Flatlay shot of Pecan Pumpkin Tart

Cavatappi with Pork Sugo

A long simmer turns cubes of pork fork-tender in this rich sugo.

A bowl of Cavatappi with Pork Sugo
The other night, my friend, Pam, and I ventured into the city for dinner and Portugual. The man at the Shrine Auditorium. We ended up at Josef Centeno’s Bäco Mercat in the old bank district for the meal. His Spanish-fusion fare was the ideal aperitif before anything with “Portugual” in the name and his flavors did not disappoint. My favorite dish of the evening was a pork sugo on maltaglianti with soujouk sausage, raisins, kale and pine nuts.

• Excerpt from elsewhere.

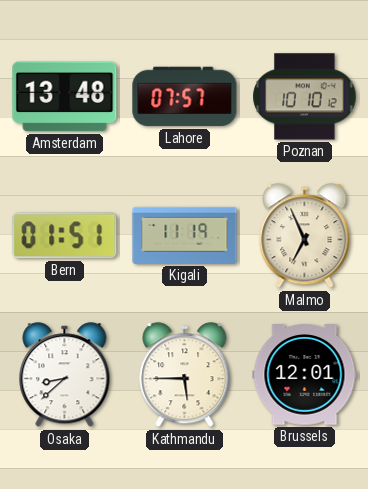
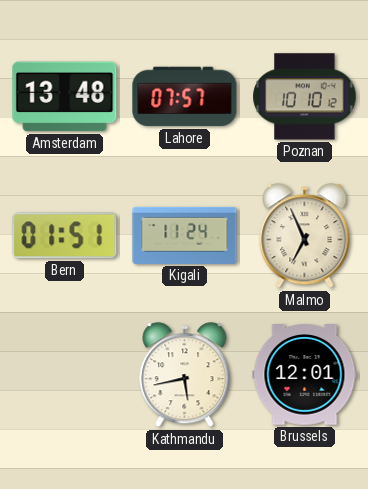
Kigali: 11:19 -> 11:24
Osaka: 8:38 -> none
Kathmandu: 5:45 -> 5:43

This version, although very different than the dish I had that night,  is a take on this Bon Appetit recipe, but using some of the ingredients from my beloved Bäco Mercat dish.


Cavatappi with Pork Sugo

A long simmer turns cubes of pork fork-tender in this rich sauce.


Ingredients

  • Ingredients here
  • 1½ lbs. boneless pork shoulder, cut into 1½” cubes
  • ½ cup pepperoni, finely chopped
  • ½ medium onion, finely chopped
  • 1 carrot, peeled, finely chopped
  • 1 celery stalk, finely chopped
  • 1 garlic clove, finely chopped
  • ½ cup red wine
  • 1 sprig rosemary
  • 1 sprig oregano
  • 1 bay leaf
  • 1 14-oz. can whole tomatoes, chopped
  • ½ teaspoon ground nutmeg
  • ¼ teaspoon ground cloves
  • ⅛ teaspoon freshly-ground black pepper
  • ¼ cup unsalted butter
  • ¼ cup pine nuts
  • ⅓ cup dried golden raisins soaked in hot water then drained
  • 1 bunch Tuscan kale, ribs removed, torn into 2” pieces
  • ½ cup grated Parmesan, plus more for serving-
  • 1 lb. cavatappi, cavatelli or other short pasta, cooked al dente and drained

Directions

  1. Season pork with salt and pepper. Heat oil in a large heavy pot over high heat. Working in batches, cook meat, turning occasionally, until browned; transfer to a large plate.
  2. Add pepperoni to pot and cook until beginning to brown. Add onion, carrot, and celery to pepperoni and cook until golden. Add garlic and cook until fragrant, 30 seconds. Deglaze pan with red wine, scraping up any browned bits. Tie rosemary, oregano, and bay leaf into a bouquet garni with kitchen twine; add to pot along with pork and any accumulated juices, tomatoes, pepper, nutmeg, and clove. Add water just to cover meat (about 1 ½ tomato can’s full) and bring to a boil. Cover, reduce heat, and simmer until meat is very tender, about1½ hours.
  3. Discard bouquet garni. Using 2 forks, shred meat in pot; cook, uncovered, over high heat until sauce is thickened but still saucy, about 8 minutes.
  4. Cook pine nuts in butter until golden watching closely so they don’t burn. Reserve butter and pine nuts.
  5. 5.Add golden raisins and kale to sugo; cook until kale is soft, about 4 minutes. Mix in ½ cup Parmesan and season with salt and pepper. Serve sugo over pasta; drizzle with pine nuts, browned butter, and top with more Parmesan.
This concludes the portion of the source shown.